Based on scientific data, each strategy is assigned points to arrive at its score. More points are given to the strategies that are proved to have greater impact on people’s health and wellbeing. For example, providing a lactation room results in the highest possible 4.75 points. A building’s 'Walk Score' (a metric to calculate the 'walkability' of your building and local area) and the building's proximity to local transport routes are two of the highest weighted strategies.

All strategies are voluntary which means any project is eligible to attempt certification. This also creates flexibility to focus on areas considered most important for the space.

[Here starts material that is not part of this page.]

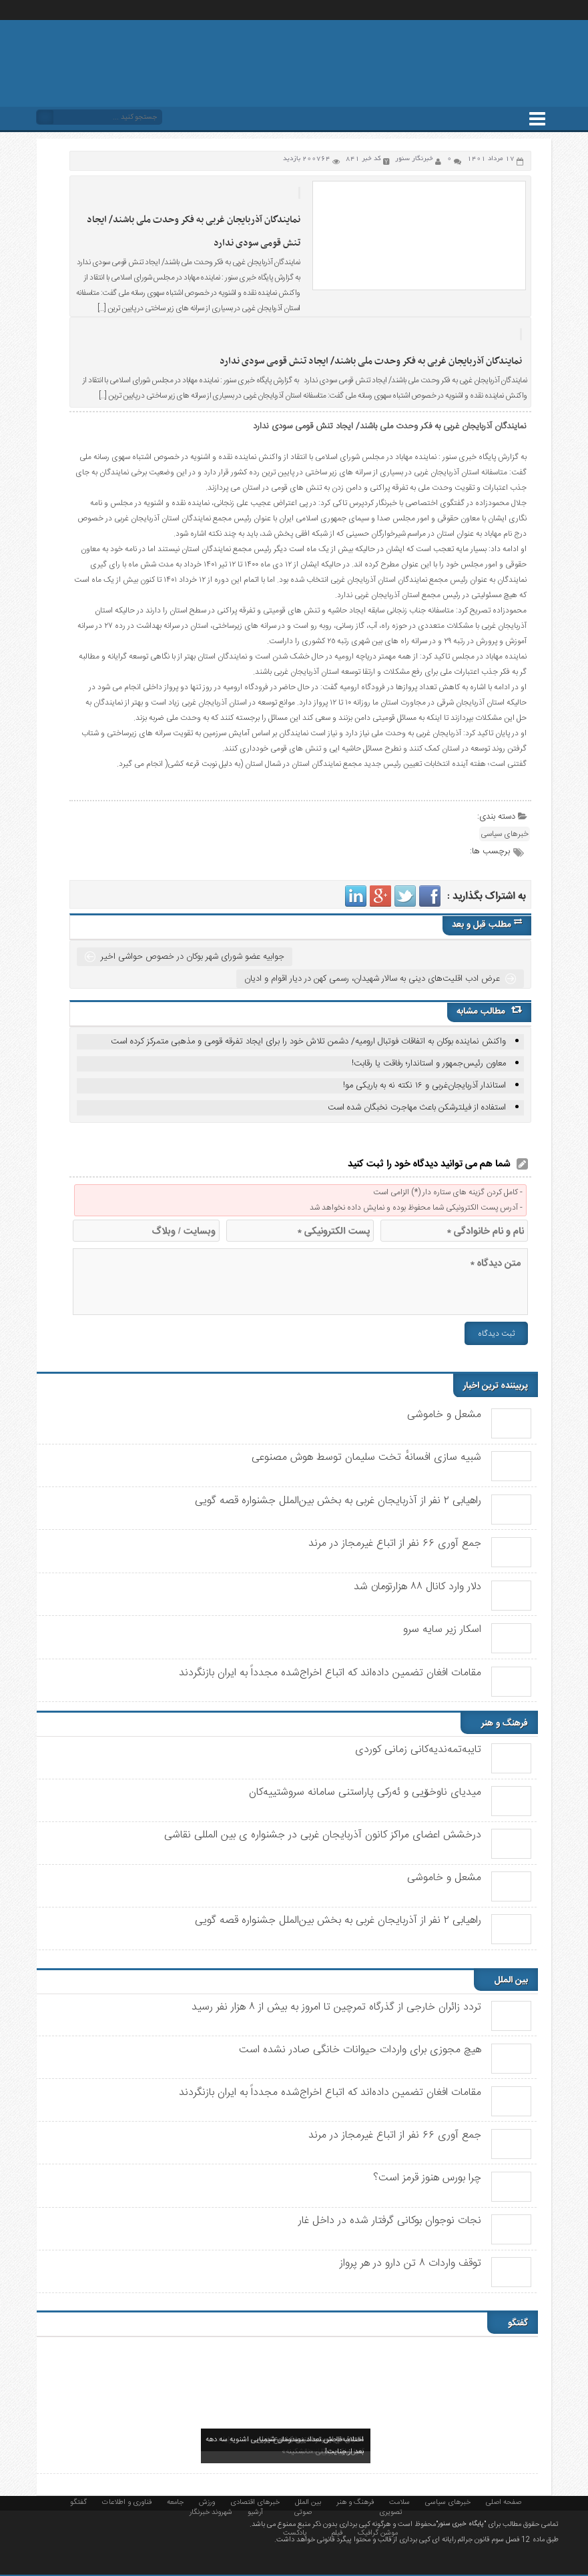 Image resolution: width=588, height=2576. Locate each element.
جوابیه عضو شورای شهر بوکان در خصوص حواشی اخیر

The strategies are categorised into 12 sections:

  1. Location
  2. Building access
  3. Outdoor spaces
  4. Entrances and ground floor
  5. Stairwells
  6. Indoor environments
  7. Workspaces
  8. Shared spaces
  9. Water supply
  10. Prepared food areas
  11. Vending machines and snack bars
  12. Emergency preparedness

Fitwel ratings

Fitwel projects are rated as follows:

• One star (90-104 points)

• Two star (105-124 points)

• Three star (125-144 points)

Fitwel ambassadors

The online ambassador programme provides training and professional recognition. It explains the reasoning behind the Fitwel assessment, details on the strategies and how the assessment is conducted. Fitwel ambassadors guide clients through the certification process, using the online tool.

Viral response module

In response to COVID-19, Fitwel has released a 'Viral Response Module'. This builds on - and actions - the global scientific evidence around managing risks from viral epidemics. It establishes data-driven strategies that mitigate viral transmission, build trust, and create healthy environments for all occupants.

The module's strategies aim to minimise the spread of other infectious respiratory diseases, including influenza and legionnaires' disease.

Fitwel costs

The one-time registration fee is $500 for each project. The certification costs are then based on the size of the building or space and start at around $6K. Certification is valid for three years and re-certification can be initiated at any time for $500 within these three years.

The viral response module has a one time registration fee of $500 and an annual certification fee of $4,500. Once a first space is verified, additional spaces can be registered for $200 per space as long as they fully align to the module requirements.